### Stored data entries
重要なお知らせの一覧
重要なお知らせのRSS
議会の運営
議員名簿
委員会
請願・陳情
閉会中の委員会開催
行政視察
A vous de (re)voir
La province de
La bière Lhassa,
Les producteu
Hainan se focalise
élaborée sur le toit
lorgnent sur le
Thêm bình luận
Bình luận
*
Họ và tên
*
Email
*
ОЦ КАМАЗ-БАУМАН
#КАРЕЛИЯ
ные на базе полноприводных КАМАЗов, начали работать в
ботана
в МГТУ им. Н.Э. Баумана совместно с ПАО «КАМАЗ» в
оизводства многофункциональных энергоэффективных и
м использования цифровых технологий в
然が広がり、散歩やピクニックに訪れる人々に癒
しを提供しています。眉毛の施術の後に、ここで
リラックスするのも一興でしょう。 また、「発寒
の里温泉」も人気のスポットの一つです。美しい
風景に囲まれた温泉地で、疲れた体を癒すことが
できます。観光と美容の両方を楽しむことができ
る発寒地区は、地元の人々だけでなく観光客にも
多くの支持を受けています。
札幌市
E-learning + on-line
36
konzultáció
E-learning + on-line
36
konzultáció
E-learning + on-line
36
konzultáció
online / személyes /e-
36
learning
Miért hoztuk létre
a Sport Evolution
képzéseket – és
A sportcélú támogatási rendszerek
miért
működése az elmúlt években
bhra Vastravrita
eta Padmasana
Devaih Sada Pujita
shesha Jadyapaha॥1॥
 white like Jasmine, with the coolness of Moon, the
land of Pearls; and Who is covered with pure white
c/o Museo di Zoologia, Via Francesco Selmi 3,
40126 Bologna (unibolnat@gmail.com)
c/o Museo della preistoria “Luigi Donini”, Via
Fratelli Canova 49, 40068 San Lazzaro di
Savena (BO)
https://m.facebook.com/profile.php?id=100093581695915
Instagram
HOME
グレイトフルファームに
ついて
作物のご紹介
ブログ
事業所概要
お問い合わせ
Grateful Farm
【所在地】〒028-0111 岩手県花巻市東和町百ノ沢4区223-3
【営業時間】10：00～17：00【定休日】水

### Exercise details
Every one of the records is to be copied word for word.

### Task result
重要なお知らせの一覧
重要なお知らせのRSS
議会の運営
議員名簿
委員会
請願・陳情
閉会中の委員会開催
行政視察
A vous de (re)voir
La province de
La bière Lhassa,
Les producteu
Hainan se focalise
élaborée sur le toit
lorgnent sur le
Thêm bình luận
Bình luận
*
Họ và tên
*
Email
*
ОЦ КАМАЗ-БАУМАН
#КАРЕЛИЯ
ные на базе полноприводных КАМАЗов, начали работать в
ботана
в МГТУ им. Н.Э. Баумана совместно с ПАО «КАМАЗ» в
оизводства многофункциональных энергоэффективных и
м использования цифровых технологий в
然が広がり、散歩やピクニックに訪れる人々に癒
しを提供しています。眉毛の施術の後に、ここで
リラックスするのも一興でしょう。 また、「発寒
の里温泉」も人気のスポットの一つです。美しい
風景に囲まれた温泉地で、疲れた体を癒すことが
できます。観光と美容の両方を楽しむことができ
る発寒地区は、地元の人々だけでなく観光客にも
多くの支持を受けています。
札幌市
E-learning + on-line
36
konzultáció
E-learning + on-line
36
konzultáció
E-learning + on-line
36
konzultáció
online / személyes /e-
36
learning
Miért hoztuk létre
a Sport Evolution
képzéseket – és
A sportcélú támogatási rendszerek
miért
működése az elmúlt években
bhra Vastravrita
eta Padmasana
Devaih Sada Pujita
shesha Jadyapaha॥1॥
 white like Jasmine, with the coolness of Moon, the
land of Pearls; and Who is covered with pure white
c/o Museo di Zoologia, Via Francesco Selmi 3,
40126 Bologna (unibolnat@gmail.com)
c/o Museo della preistoria “Luigi Donini”, Via
Fratelli Canova 49, 40068 San Lazzaro di
Savena (BO)
https://m.facebook.com/profile.php?id=100093581695915
Instagram
HOME
グレイトフルファームに
ついて
作物のご紹介
ブログ
事業所概要
お問い合わせ
Grateful Farm
【所在地】〒028-0111 岩手県花巻市東和町百ノ沢4区223-3
【営業時間】10：00～17：00【定休日】水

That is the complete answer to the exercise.